After the Trump years, people’s prejudices were clearly visible. It just showed who people really were and that they prided themselves on being misogynistic, racist, homophobic and transphobic. All of these things were celebrated and it was strangely fitting for this hyper-masculine branch of country music. I call it Butt Rock.
“Try That in a Small Town” clearly resonated with many listeners.
But I think it’s a last bastion. People stream these songs out of spite. It’s not out of genuine joy or love for music. It’s about owning the libraries. And that’s not what music is meant for. Music should be the voice of the oppressed – the actually suppressed. And now it’s being used as a truly toxic weapon in culture wars.
Does your Does leaving country music mean the Libs became obsessed?
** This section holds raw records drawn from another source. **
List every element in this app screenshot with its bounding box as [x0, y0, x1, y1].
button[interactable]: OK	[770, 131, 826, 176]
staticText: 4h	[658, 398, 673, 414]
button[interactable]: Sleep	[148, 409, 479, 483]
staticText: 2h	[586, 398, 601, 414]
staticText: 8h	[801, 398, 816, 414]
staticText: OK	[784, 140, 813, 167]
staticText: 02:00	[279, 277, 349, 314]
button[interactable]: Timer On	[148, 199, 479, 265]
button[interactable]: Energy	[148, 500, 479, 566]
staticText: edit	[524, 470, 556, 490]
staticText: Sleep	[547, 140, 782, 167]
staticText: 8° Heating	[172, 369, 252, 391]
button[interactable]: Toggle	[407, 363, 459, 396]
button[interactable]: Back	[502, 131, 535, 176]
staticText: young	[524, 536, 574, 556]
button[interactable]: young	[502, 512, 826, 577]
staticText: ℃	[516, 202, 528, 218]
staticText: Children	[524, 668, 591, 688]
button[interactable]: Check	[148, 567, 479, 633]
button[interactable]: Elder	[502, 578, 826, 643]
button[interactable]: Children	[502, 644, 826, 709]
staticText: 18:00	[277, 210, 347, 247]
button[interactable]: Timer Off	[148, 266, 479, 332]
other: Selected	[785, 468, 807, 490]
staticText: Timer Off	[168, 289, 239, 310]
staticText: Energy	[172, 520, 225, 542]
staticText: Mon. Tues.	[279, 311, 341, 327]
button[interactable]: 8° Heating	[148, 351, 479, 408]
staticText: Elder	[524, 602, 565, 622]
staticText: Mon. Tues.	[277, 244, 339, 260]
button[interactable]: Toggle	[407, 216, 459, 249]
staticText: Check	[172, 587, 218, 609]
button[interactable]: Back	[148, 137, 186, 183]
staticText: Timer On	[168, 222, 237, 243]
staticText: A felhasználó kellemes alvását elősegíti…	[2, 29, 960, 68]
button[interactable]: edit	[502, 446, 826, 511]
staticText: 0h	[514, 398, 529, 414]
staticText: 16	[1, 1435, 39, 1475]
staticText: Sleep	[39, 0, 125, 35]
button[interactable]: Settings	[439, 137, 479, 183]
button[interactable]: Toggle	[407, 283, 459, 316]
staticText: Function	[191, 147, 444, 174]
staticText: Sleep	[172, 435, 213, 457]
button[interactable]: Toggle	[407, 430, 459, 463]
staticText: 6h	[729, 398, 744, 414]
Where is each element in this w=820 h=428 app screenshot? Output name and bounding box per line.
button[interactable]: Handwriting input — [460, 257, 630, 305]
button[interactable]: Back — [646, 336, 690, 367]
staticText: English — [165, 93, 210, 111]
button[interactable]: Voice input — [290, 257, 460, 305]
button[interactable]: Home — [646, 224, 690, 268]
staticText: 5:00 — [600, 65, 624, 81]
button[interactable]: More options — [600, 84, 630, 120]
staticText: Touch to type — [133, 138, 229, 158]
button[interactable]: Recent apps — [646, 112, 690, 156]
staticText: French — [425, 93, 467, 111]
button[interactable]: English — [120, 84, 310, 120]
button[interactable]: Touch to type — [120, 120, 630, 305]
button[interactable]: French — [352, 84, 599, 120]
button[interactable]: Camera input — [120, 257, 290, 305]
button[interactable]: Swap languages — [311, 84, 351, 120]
I’m sure some people will think that. And I would say, “Feel free. Continue.” I don’t want to have an adversarial relationship with country music. I still have a strange desire to protect it. But it’s not a family member. That’s the crazy thing about it, I talk about it like it’s a person, but that’s not the case. So it’s a lot of deep deconstruction that I’m still unraveling.
These songs are obviously the result of that – the aftermath of turning away from something that really mattered to you and the betrayal that you felt was very just. But also knowing that there is a glimmer of hope when you get to the other side. I hope it comes across that way, because when I wrote those two songs I was really in a state of hope, even though “Get the Hell Out of Here” is really hard. It’s about defusing that trauma and saying, “I can’t recover any more water from this sinking ship.” It’s so pointless. I choose happiness.”
This song says, “I fulfilled all my good intentions while starving myself.”
Something I’ve learned this year is that you don’t need to be noticed to exist. I’ve read a lot of bell hooks and literature about breaking away from ego, and I find joys that have nothing to do with music. I played a lot of tennis. I went to the US Open and Wimbledon. Exploring my interests that don’t make me money has been really healthy for me.
And then when I made that record with Jack Antonoff, it was like we were writing some bats – crazy now, and it might suck, but that’s exactly what I did when I moved to Nashville 10 years ago am. The freedom to fail, you know? New collaborations have also been helpful for me and helped me feel like the hall monitor of country music. The people I work with now have no idea what’s going on or what names I’m talking about.
Is “Get the Hell Out of Here” indicative of the sound of the album?
A little bit. I’m still writing, so the record isn’t finished yet. But musically there’s a lot going on – from quirky jam band moments to prog rock. It’s so much fun and I feel like myself again when I write songs I love with people I love.
Whose career path do you admire in terms of the ability to move from one style to another?
Definitely Taylor Swift. She’s been a great friend over the years and has helped me a lot in ways that she probably didn’t even notice in the conversations I’ve had with her about everything we’ve both talked about.
On a more historical level: Linda Ronstadt. She traversed so many different genres, and she just had one of those voices that kind of fits anywhere because you believe her when she sings something.
You have played a song with Swift at an Eras tour stop in Chicago. What did you think of the show?
It was so inspiring. Performing for three and a half hours three days in a row – no one can do that but her. And it’s such a supportive audience: 90% women and 10% gays and dads. I’ve never felt so safe at a live show. Nobody bangs or pukes in the hallways or gets into fights or anything like that. It’s just so much fun. And the way she gives this huge stadium setting an intimate atmosphere is amazing to me. In Chicago, I ran toward her on the catwalk after getting off the hydraulic elevator. She said, “Take your time,” and I was like, “Okay, good, because this thing is a mile long.”